El director reconstruye en su nueva película el atentado contra Carrero Blanco

El día amaneció gris franquista. Frío, sin color, como la mañana de diciembre de 1973 en que ETA voló el coche del almirante Luis Carrero Blanco. A la entrada de la calle del Españoleto, en el barrio de Chamberí, en Madrid, varios Seat antiguos y escacharrados rodeaban un cráter de pega. Álex de la Iglesia (Bilbao, 1965) simulaba ayer el atentado para su nueva película, Balada triste de trompeta, una comedia ambientada en la España franquista. En el reparto figuran, entre otros, Santiago Segura, Carmen Maura, Sancho Gracia, Terele Pávez, Manuel Tejada y José Luis Segura, que interpreta a Carrero Blanco.

Al fondo de la calle, el director dirigía circunspecto una extravagante escena en la que estaban implicados una furgoneta de helados, un payaso al volante y una chica rubia que corría desesperada. Ambientada en un circo durante la España franquista, la trama de esta nueva película del director de El día de la bestia gira en torno a dos payasos que están enamorados de la misma trapecista. El trío protagonista estará interpretado por Antonio de la Torre (Gordos), el cómico Carlos Areces (miembro de Muchachada nui) y Carolina Bang (de la serie de televisiva Plutón B.R.B. Nero).

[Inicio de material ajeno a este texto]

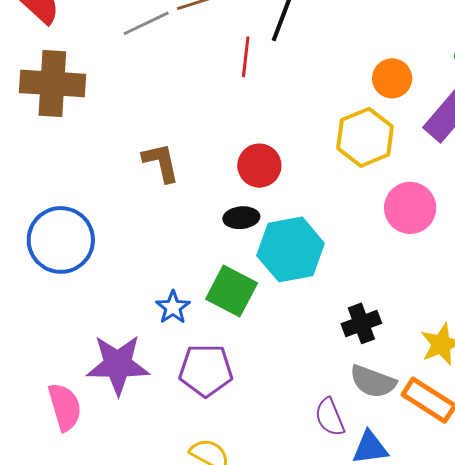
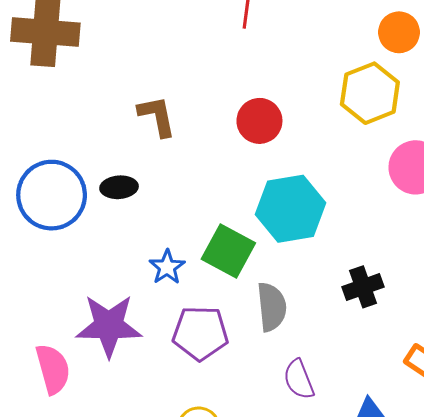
black ellipse: (241, 218) -> (119, 187), moved
gray semicircle: (373, 381) -> (272, 307), moved, turned -117
purple semicircle: (330, 417) -> (299, 379), moved

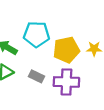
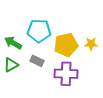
gray rectangle: (37, 76) -> (37, 61), moved

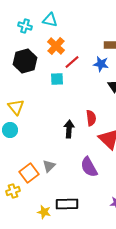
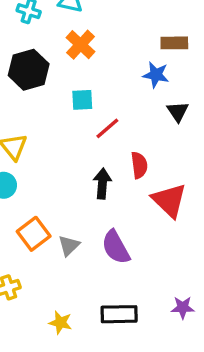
red line: (72, 62) -> (107, 128), moved
purple semicircle: (89, 167) -> (116, 247), moved
orange square: (29, 173) -> (34, 234), moved
black rectangle: (67, 204) -> (119, 314), moved

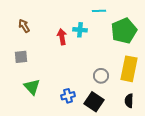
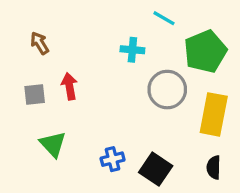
cyan line: (99, 11) -> (164, 18), turned 32
red arrow: (62, 37) -> (69, 86), moved
gray circle: (101, 76) -> (167, 90), moved, size x1.5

A pocos metros, los figurantes esperaban su turno. Personajes vestidos años setenta en el señorial barrio de Salamanca, donde ocurrió el atentado, en la calle de Claudio Coello. Ellos: abrigos loden, chaquetas de tweed, mocasines. Ellas: rebecas de punto, vestidos tableados...

La mezcla resultaba desconcertante. Ese cruce entre el humor negro de Álex de la Iglesia y la España del tardofranquismo. Una chica de producción pedía silencio a los figurantes mientras se ensayaba la escena del payaso y la rubia. El reparto, que no le prestaba demasiada atención, recordaba el día que murió Carrero: "Serían los de la ETA, pero los americanos sabían lo que había".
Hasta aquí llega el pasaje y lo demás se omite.